I ended my review of the new-at-the-time almost-cubic lower bound of the length of 3-query LDC saying that it may be time to revisit the problem of constructing relaxed LDCs. This came after saying that a back-on-the-evelop calculation for the length of almost quadratic relaxed LDC yield a number of queries that exdeeds 10, to say the least. Hence, the current work that provides a 3-query relaxed LDC of almost quadradic length is remarkable as far as I am concerned, although it uses a constant size alphabet rather than a binary alphabet (since the aforementioned lower bound extends to constant-size alphabets).

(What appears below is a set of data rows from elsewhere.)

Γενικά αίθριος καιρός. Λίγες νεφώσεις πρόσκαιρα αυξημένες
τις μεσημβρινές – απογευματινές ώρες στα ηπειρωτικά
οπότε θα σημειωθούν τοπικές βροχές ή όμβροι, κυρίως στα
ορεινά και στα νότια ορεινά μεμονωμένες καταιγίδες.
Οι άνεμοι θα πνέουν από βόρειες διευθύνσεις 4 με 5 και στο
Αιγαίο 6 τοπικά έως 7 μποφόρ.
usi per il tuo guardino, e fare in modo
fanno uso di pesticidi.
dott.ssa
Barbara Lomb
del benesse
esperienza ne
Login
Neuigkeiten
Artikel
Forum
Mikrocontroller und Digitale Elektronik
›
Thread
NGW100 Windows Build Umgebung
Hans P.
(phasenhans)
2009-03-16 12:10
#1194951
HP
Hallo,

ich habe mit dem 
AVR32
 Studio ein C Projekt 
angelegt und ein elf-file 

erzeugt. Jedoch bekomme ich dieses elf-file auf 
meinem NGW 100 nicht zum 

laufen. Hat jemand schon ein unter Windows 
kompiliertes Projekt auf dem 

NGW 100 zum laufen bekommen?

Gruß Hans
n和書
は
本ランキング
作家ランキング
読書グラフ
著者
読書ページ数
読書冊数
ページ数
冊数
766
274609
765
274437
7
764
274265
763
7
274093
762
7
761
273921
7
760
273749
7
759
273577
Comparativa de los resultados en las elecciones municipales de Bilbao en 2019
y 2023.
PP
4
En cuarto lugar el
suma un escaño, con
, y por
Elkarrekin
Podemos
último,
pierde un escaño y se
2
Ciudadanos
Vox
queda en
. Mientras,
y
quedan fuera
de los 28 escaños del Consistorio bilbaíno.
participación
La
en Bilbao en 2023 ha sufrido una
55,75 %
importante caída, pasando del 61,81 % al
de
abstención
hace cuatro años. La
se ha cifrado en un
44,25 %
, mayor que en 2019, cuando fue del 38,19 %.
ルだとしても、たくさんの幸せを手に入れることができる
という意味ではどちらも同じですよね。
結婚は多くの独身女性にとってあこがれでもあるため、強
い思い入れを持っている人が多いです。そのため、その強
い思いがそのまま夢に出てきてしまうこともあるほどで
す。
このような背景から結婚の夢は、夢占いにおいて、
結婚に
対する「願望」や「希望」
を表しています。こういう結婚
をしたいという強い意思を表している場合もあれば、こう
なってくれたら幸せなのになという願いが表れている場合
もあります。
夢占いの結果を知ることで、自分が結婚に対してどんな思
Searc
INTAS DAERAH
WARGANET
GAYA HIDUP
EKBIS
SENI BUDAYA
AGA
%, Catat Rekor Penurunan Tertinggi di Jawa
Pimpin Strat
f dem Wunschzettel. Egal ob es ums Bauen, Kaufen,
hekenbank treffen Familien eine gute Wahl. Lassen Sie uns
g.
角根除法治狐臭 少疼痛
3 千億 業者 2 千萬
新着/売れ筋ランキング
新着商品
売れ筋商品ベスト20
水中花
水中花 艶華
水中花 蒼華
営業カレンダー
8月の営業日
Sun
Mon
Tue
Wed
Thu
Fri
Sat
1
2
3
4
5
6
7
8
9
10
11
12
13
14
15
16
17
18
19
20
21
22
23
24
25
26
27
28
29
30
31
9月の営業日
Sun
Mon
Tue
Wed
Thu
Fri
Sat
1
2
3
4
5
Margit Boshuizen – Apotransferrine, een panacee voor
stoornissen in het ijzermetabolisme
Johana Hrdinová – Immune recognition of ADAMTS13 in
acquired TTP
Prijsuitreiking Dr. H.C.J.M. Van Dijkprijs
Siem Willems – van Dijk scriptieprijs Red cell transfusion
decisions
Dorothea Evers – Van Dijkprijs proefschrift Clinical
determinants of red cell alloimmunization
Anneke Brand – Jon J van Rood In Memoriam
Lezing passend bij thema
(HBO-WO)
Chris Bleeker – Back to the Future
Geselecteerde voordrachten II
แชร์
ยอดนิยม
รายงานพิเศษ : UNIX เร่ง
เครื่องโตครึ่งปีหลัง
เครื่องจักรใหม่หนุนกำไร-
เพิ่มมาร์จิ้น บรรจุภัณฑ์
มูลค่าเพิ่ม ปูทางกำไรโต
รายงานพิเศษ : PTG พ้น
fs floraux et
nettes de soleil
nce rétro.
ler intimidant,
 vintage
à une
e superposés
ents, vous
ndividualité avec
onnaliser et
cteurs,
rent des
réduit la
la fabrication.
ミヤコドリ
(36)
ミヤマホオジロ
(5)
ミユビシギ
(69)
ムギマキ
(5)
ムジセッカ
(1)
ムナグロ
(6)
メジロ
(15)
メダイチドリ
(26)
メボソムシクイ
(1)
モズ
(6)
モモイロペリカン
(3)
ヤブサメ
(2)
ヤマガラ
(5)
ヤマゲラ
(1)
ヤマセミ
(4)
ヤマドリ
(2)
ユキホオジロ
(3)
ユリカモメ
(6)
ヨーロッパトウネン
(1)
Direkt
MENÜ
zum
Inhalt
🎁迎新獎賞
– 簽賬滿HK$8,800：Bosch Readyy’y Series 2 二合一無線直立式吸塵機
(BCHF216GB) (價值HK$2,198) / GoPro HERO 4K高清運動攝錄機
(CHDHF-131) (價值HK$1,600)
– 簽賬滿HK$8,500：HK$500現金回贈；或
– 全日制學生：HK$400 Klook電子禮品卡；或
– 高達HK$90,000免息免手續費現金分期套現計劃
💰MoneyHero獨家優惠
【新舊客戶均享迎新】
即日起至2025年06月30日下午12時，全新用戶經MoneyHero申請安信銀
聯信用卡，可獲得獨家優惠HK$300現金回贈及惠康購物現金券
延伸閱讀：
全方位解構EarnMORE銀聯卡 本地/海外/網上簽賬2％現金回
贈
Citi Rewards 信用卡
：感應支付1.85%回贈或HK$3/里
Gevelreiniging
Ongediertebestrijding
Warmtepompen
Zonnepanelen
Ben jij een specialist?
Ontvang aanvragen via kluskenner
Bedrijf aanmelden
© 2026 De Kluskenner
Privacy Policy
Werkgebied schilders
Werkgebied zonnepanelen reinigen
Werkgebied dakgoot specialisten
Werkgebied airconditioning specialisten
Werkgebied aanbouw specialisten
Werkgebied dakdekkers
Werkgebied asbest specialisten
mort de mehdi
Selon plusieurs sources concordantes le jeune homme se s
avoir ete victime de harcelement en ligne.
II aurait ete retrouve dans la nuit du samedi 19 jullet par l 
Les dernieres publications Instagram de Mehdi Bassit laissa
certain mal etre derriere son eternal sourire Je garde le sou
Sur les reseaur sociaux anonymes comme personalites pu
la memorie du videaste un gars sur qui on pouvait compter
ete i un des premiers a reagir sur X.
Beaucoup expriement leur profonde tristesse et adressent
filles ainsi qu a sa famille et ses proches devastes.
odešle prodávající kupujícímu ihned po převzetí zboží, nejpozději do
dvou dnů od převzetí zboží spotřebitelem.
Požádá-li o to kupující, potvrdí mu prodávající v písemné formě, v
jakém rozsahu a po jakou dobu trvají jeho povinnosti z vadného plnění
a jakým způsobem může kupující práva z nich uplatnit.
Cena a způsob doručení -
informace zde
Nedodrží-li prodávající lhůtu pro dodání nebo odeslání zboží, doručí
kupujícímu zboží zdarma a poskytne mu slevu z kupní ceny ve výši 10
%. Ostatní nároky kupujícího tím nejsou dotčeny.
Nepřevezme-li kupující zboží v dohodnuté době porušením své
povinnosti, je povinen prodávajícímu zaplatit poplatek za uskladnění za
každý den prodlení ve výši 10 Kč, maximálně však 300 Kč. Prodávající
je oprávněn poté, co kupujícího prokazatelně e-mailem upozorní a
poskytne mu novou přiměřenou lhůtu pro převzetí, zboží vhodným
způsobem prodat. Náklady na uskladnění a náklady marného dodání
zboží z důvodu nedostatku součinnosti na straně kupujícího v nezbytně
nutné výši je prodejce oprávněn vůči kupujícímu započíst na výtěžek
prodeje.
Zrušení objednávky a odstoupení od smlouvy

In other words, the original motivation for introducing relaxed LDCs (rLDCs) was to bypass the performace of LDC. So any natural result that testifies to the advantage of the relaxation is great, and such evidence is provided by the current work. (Recall that all know constant-query LDCs are of super-polynomial length, whereas the lower-bounds on the length of $q$-query LDC have the form $k^{1+Omega(1/q)}$. Furthermore, the same asymptotic form (of the lower-bound) applies to rLDC, and this result is tight (see HERE).)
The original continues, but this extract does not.